First, you are not asking for five years, you are asking for seven years. Second, as long as your definition of “up to date use” means that there can be no new features for seven years (which is essentially what you are saying), I cannot imagine anyone really supporting that view.
I guess we will have to agree to disagree. Their is no wrong answer.
Here also is were we disagree. There is a wrong answer, as your position is self-contradictory.
You can say that you can only justify buying new machines if you if Apple will guarantee you that they will not build new machines with new features that the machine you buy will not have. This position has nothing to do with this transition in that it would be the same if they introduced a new Mac Pro in two years that had a GPU that required PCIe 5 and so would not work in your current Mac Pro.
If that position works for you, then you do not expect new functionality for five (or seven years). Apple guaranteeing you bug fixes and security updates would give you that and would be completely reasonable.
However, that is not what you want, you want them to add new features, but only in a way that they still work on your hardware, and that is where you position becomes contradictory. If you are OK without new features for 5 years, why do you require that if they develop something new, they add it to your machine?
For some 2 years is enough and that's great. The post above, gives some insight of why it needs to be 5 years for me. Really its quite binary and comes down to money. So you can talk up a storm and to try to convince me otherwise but at the end of the day, if its not a 5, the math doesn't work for us.
This is what I do not understand. If the machine satisfies your needs on the day that you purchase it, as long as it continues to have security updates and bug fixes, why is that not enough?
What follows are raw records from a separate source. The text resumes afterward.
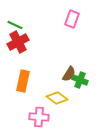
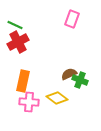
brown semicircle: rotated 147 degrees counterclockwise
pink cross: moved 10 px left, 15 px up
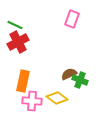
pink cross: moved 3 px right, 1 px up
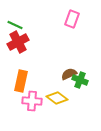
orange rectangle: moved 2 px left
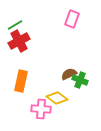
green line: rotated 56 degrees counterclockwise
red cross: moved 1 px right, 1 px up
pink cross: moved 9 px right, 8 px down
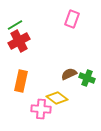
green cross: moved 7 px right, 2 px up
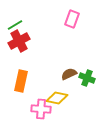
yellow diamond: rotated 25 degrees counterclockwise
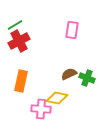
pink rectangle: moved 11 px down; rotated 12 degrees counterclockwise
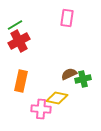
pink rectangle: moved 5 px left, 12 px up
green cross: moved 4 px left, 1 px down; rotated 35 degrees counterclockwise
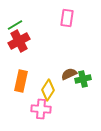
yellow diamond: moved 9 px left, 8 px up; rotated 70 degrees counterclockwise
You can do everything you expected it to do, and as you have already said you are fine without new features for that period, why do then say no one else should get them either?
I am okay with that because we run those formulas often. Maybe If they cut the prices in half, then 2 years will work. When the numbers make sense we buy, when they don't we don't.
Has Apple ever given you that guarantee in the past? What makes this time different?
I wasn't demanding Apple change a thing. All I was saying is that it would be nice if they could elaborate on what "years" mean. It may allow companies such as ours to continue purchasing during this transition if by some fluke chance they mean more than 2 years.
In fact the opposite. You are asking them not to change anything. Ever. That is the logical result of your position. “I want a guarantee of five years without change, from whenever I buy a machine.” Assuming that you do not just want this for you, but for everyone, it means there is no change ever. Just does not seem like a position that makes any sense for the future of the Mac.
I just cannot see why you think that is a position anyone should support.